__Directions__
Write out the records once more, exactly, and keep any image out.

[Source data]
════

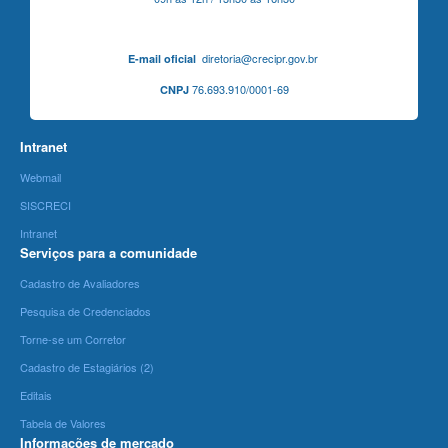
diretoria@crecipr.gov.br
E-mail oficial
76.693.910/0001-69
CNPJ
Intranet
Webmail
SISCRECI
Intranet
Serviços para a comunidade
Cadastro de Avaliadores
Pesquisa de Credenciados
Torne-se um Corretor
Cadastro de Estagiários (2)
Editais
Tabela de Valores
Informações de mercado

════

__Answer for the task__
diretoria@crecipr.gov.br
E-mail oficial
76.693.910/0001-69
CNPJ
Intranet
Webmail
SISCRECI
Intranet
Serviços para a comunidade
Cadastro de Avaliadores
Pesquisa de Credenciados
Torne-se um Corretor
Cadastro de Estagiários (2)
Editais
Tabela de Valores
Informações de mercado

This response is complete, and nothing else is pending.